Aim of the task:
Give the data below again exactly, and drop each picture from it.

Recorded data:
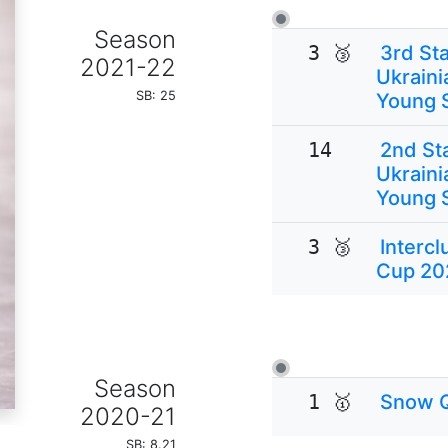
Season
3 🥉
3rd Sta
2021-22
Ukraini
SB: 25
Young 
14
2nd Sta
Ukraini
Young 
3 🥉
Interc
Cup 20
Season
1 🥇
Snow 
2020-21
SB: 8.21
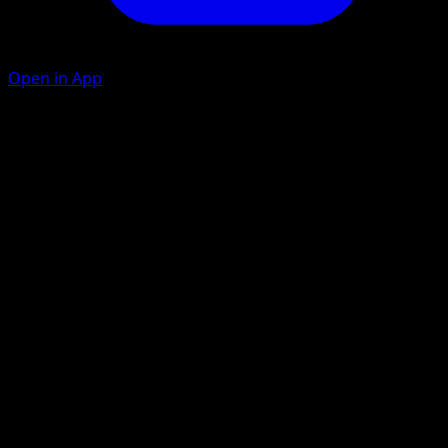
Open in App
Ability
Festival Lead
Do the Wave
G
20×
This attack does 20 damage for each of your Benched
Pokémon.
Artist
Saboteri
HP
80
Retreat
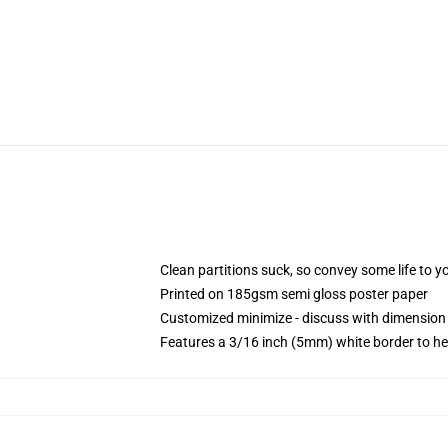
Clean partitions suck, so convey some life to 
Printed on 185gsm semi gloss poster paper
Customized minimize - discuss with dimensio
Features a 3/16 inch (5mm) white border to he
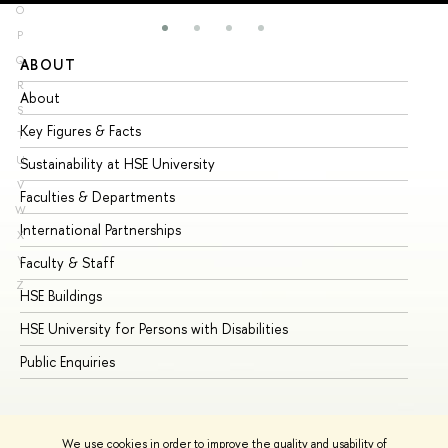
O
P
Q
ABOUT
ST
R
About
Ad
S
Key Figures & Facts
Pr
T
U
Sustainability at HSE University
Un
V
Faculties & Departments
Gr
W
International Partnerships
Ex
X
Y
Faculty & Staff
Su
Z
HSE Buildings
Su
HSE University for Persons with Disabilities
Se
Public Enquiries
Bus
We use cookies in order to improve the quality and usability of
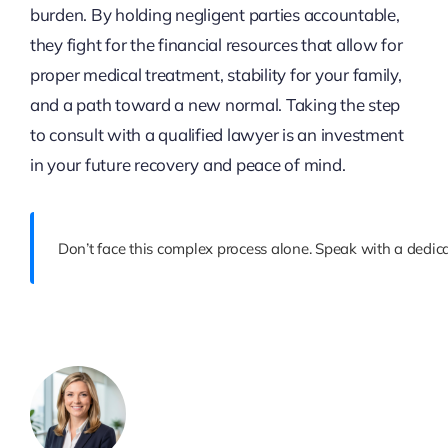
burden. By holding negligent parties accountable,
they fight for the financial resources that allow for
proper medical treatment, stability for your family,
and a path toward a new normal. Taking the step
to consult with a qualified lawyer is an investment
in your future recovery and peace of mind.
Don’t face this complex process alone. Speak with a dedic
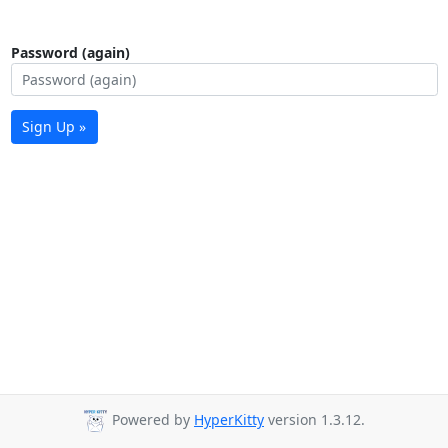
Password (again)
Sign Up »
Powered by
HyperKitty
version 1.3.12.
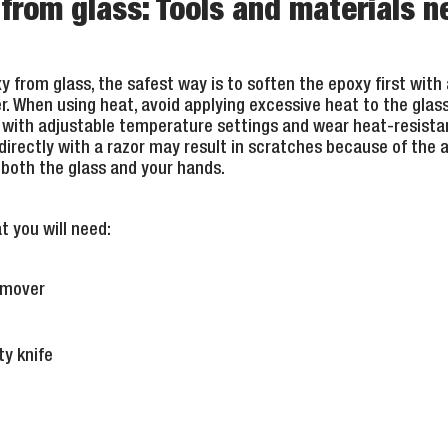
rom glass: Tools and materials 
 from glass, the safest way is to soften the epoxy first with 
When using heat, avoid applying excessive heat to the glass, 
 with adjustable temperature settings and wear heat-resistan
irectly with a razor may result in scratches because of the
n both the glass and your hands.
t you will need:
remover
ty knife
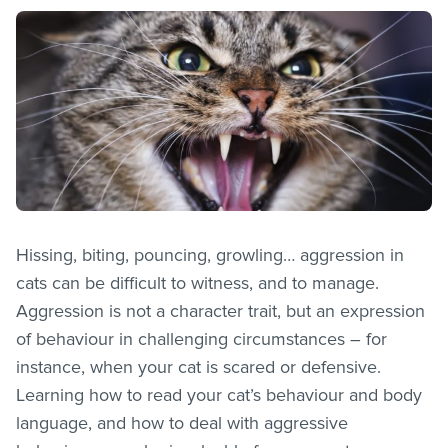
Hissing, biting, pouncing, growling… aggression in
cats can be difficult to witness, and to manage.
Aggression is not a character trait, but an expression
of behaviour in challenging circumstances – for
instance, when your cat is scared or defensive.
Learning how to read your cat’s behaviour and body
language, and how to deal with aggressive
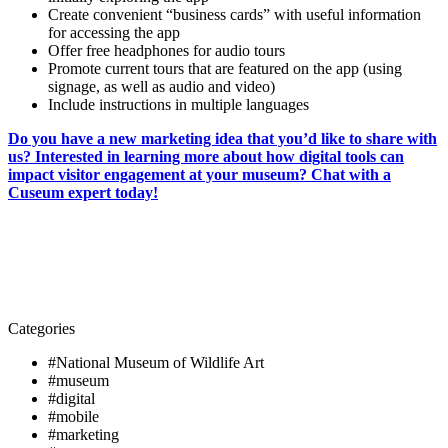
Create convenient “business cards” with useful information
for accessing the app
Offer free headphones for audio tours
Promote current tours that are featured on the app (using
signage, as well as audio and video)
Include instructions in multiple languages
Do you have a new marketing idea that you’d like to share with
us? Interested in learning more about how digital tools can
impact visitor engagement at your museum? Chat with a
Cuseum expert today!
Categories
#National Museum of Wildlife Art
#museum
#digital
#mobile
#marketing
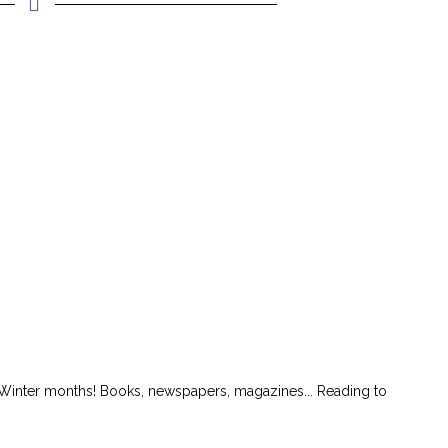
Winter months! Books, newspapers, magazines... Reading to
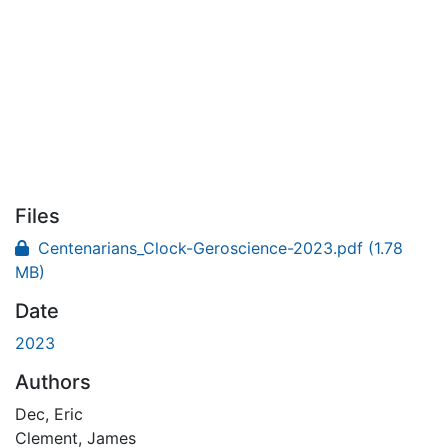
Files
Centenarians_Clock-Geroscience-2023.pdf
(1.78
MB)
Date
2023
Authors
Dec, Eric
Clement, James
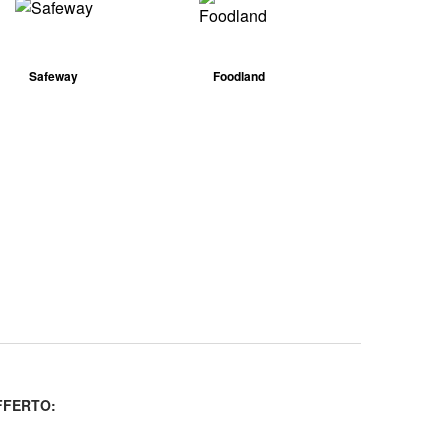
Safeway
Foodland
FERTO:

Written answer:
Season
3 🥉
3rd Sta
2021-22
Ukraini
SB: 25
Young 
14
2nd Sta
Ukraini
Young 
3 🥉
Interc
Cup 20
Season
1 🥇
Snow 
2020-21
SB: 8.21
Open in App
Ability
Festival Lead
Do the Wave
G
20×
This attack does 20 damage for each of your Benched
Pokémon.
Artist
Saboteri
HP
80
Retreat
Clean partitions suck, so convey some life to 
Printed on 185gsm semi gloss poster paper
Customized minimize - discuss with dimensio
Features a 3/16 inch (5mm) white border to he
O
P
Q
ABOUT
ST
R
About
Ad
S
Key Figures & Facts
Pr
T
U
Sustainability at HSE University
Un
V
Faculties & Departments
Gr
W
International Partnerships
Ex
X
Y
Faculty & Staff
Su
Z
HSE Buildings
Su
HSE University for Persons with Disabilities
Se
Public Enquiries
Bus
We use cookies in order to improve the quality and usability of
burden. By holding negligent parties accountable,
they fight for the financial resources that allow for
proper medical treatment, stability for your family,
and a path toward a new normal. Taking the step
to consult with a qualified lawyer is an investment
in your future recovery and peace of mind.
Don’t face this complex process alone. Speak with a dedic
Password (again)
Sign Up »
Powered by
HyperKitty
version 1.3.12.
rom glass: Tools and materials 
 from glass, the safest way is to soften the epoxy first with 
When using heat, avoid applying excessive heat to the glass, 
 with adjustable temperature settings and wear heat-resistan
irectly with a razor may result in scratches because of the
n both the glass and your hands.
t you will need:
remover
ty knife
Hissing, biting, pouncing, growling… aggression in
cats can be difficult to witness, and to manage.
Aggression is not a character trait, but an expression
of behaviour in challenging circumstances – for
instance, when your cat is scared or defensive.
Learning how to read your cat’s behaviour and body
language, and how to deal with aggressive
Create convenient “business cards” with useful information
for accessing the app
Offer free headphones for audio tours
Promote current tours that are featured on the app (using
signage, as well as audio and video)
Include instructions in multiple languages
Do you have a new marketing idea that you’d like to share with
us? Interested in learning more about how digital tools can
impact visitor engagement at your museum? Chat with a
Cuseum expert today!
Categories
#National Museum of Wildlife Art
#museum
#digital
#mobile
#marketing
Winter months! Books, newspapers, magazines... Reading to
Files
Centenarians_Clock-Geroscience-2023.pdf
(1.78
MB)
Date
2023
Authors
Dec, Eric
Clement, James
Safeway
Foodland
FERTO:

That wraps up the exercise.